Rav Ashlag states further, in Matan Torah, that the Avot (and logically the Imahot) did not recieve the practical Torah (the actual mitzvot) but rather warranted the ruchniyut of the Torah, the spirituality of the Torah, because of their loftiness of soul. This loftiness of soul consisted, of course, in the ratzon l' hashpia, the desire to give benefit. The R”H is known also as “Ve'ahavta L' Reacha Kamocha”, loving your neighbour as yourself, which Rav Ashlag affirms is the klal gadol b' Torah, which he interprets to mean the one mitzvah which the entire Torah comes to bring into being and complete.

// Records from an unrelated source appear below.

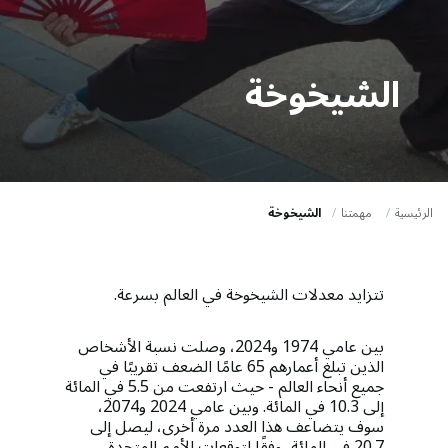
a
t
i
الشيخوخة
o
n
الرئيسية
مهمتنا
الشيخوخة
تتزايد معدلات الشيخوخة في العالم بسرعة.
بين عامي 1974 و2024، وصلت نسبة الأشخاص
الذين تبلغ أعمارهم 65 عامًا الضعف تقريبًا في
جميع أنحاء العالم - حيث ارتفعت من 5.5 في المائة
إلى 10.3 في المائة. وبين عامي 2024 و2074،
سوف يتضاعف هذا العدد مرة أخرى، ليصل إلى
20.7 في المائة، وفقًا لتوقعات الأمم المتحدة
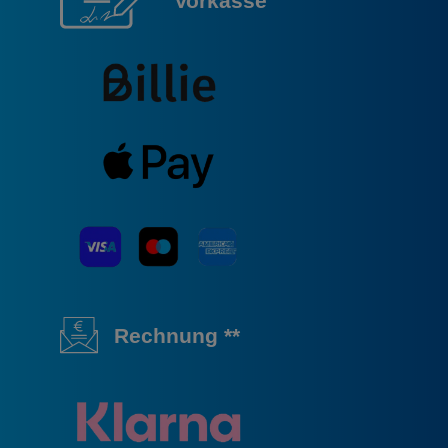
Vorkasse
Rechnung **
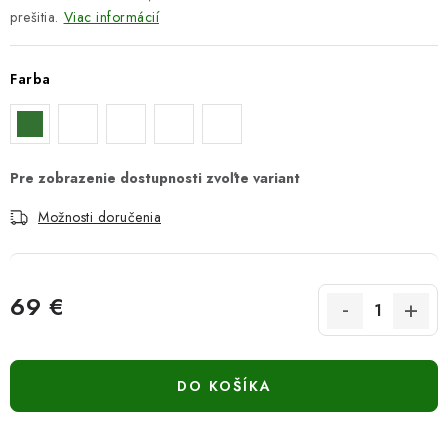
prešitia.
Viac informácií
Farba
Možnosti doručenia
69 €
Jednotková cena:
DO KOŠÍKA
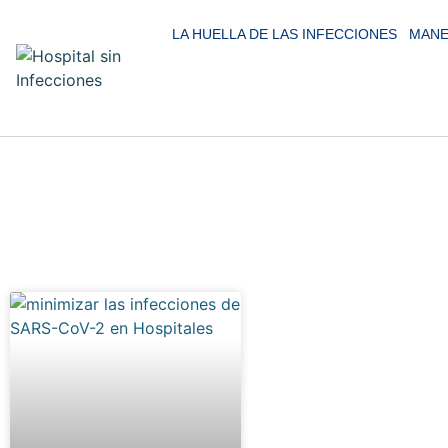
LA HUELLA DE LAS INFECCIONES
MANE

The Avot and Imahot, while not possessing the practical mizvot of the Torah, did possess this one mitzvah as an expression of “the loftiness of their neshamot (souls)”. It was this loftiness which led Hashem to choose them and bless them to be the parents of Israel, and it was on its account that Israel warranted to receive the Torah, whose whole purpose is to purify Israel so they can develop the R”H, and thus attain d'vekut with Hashem (affinity of form, as the Gemarra also defines d' vekut).

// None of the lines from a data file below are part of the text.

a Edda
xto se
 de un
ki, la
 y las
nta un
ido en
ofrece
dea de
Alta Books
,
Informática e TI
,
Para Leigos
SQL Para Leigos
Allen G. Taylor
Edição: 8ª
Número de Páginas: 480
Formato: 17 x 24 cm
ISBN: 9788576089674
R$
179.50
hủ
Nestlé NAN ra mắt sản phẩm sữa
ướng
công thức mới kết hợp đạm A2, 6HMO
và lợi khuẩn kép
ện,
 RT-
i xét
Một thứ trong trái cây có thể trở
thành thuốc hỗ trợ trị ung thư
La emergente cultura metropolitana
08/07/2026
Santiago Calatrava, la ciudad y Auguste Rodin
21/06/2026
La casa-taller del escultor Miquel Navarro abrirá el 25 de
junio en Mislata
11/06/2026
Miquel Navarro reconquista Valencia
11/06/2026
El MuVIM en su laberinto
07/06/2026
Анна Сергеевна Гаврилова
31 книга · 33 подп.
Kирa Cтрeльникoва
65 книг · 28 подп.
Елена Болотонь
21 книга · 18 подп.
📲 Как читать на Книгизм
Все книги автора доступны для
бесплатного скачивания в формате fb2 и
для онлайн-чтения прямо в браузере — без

This is reflected strongly in the chesed (kindness) of Avraham, and is also reflected this week in the detailed narrative of Eleazar and Rivka. Avraham, on his death bed, tells Eleazar, his servant, to leave Canaan and travel to Avraham's relatives, to see if he can find a wife for Yitzhak there. In the view of the Torah, the customs of the Canaanites are not those of Avraham's family, and he wants a wife from his people and their way of life. Eleazar chooses, as his sign, that the woman should spontaneously offer him and his camels water to drink. In other words, she will practice the Hesed of Avraham. Despite being “merely” the servant of Avraham, Eleazar seems to understand his ways well. He knows that Avraham is not merely interested in a relative, but rather a relative who embodies the code of his family- a code of chesed and righteousness. Eleazar finds that person in Rivka.